Er due de ggiugno
31 Maggio 2014
Io le divise non le ho mai sopportate.
Manco il rigorismo di forze armate che da decenni devono difendere ben poco più della propria estetica fatta di onore, orgoglio, diopatriabandiera. Perché gliel’hanno detto, punto e basta.
Per questi e altri motivi, tra i quali figurano strane devianze personali come l’antimilitarismo, sebbene riconosca l’importanza di una Festa Nazionale come il Due di Giugno, fatico a comprendere questa pagliacciata della parata militare, uno spreco di risorse, benzina, lavoro, permessi di occupazione suolo pubblico e dispiegamento di mezzi bellici che – detto fra noi – fanno pure ride, Malta o Andorra ci invaderebbero in scioltezza. L’unico aspetto positivo è il poter pedalare tra le tribune dei Fori Imperiali nei giorni precedenti e immaginare di vincere un Giro d’Italia senza pubblico. Dà comunque soddisfazione, fidateve.
Poi se lamentamo der traffico, dei costi della politica, dell’euro, e contemporaneamente facciamo passare dei carriarmati e bombardieri tra le rovine romane. Vabbè, fate un po’ la pace vostra.
Ordunque, stasera tornavo dalla prima parte della Ciemmona, la Critical Mass nazionale.
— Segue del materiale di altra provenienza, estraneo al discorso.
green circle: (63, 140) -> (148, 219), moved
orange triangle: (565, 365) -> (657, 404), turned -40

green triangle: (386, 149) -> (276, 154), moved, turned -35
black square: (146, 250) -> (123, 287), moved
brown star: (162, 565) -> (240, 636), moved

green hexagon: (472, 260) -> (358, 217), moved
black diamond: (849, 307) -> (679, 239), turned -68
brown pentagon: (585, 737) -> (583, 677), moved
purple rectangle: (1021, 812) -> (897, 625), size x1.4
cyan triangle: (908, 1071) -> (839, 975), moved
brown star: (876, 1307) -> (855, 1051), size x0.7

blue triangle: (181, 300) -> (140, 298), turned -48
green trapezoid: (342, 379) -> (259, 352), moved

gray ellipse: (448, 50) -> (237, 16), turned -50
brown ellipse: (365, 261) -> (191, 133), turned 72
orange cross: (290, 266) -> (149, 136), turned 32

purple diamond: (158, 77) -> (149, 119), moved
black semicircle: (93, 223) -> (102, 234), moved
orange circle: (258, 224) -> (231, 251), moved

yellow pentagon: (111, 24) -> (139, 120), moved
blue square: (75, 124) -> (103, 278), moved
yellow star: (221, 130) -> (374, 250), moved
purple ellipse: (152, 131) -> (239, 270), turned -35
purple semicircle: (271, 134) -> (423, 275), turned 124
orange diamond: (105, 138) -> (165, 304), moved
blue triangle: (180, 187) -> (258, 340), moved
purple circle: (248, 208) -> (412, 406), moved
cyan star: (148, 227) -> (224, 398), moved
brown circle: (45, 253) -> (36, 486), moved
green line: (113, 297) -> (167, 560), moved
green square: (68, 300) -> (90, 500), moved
Dopo risse coi tassisti, gente che prova a capire il perché, gente che ti dà del fannullone perché giri in bicicletta e non riesce ad associare i pedali al concetto di lavoro, gente che sbraita e gente che empatizza (forse suo malgrado), dopo corse su una tangenziale poco illuminata e dopo qualche bicchiere di troppo (fermateme, su), decido di fare ritorno a casa dalla SNIA.
Via Claudia è bella come non mai nella tiepida notte di fine maggio, i copertoni sottili della Benotto da corsa stridono sull’asfalto ed evitano le buche con particolare grazia. Le buche delle travi di rinforzo del Colosseo sono sempre lì, ma Roma è bellissima e l’aria dolce.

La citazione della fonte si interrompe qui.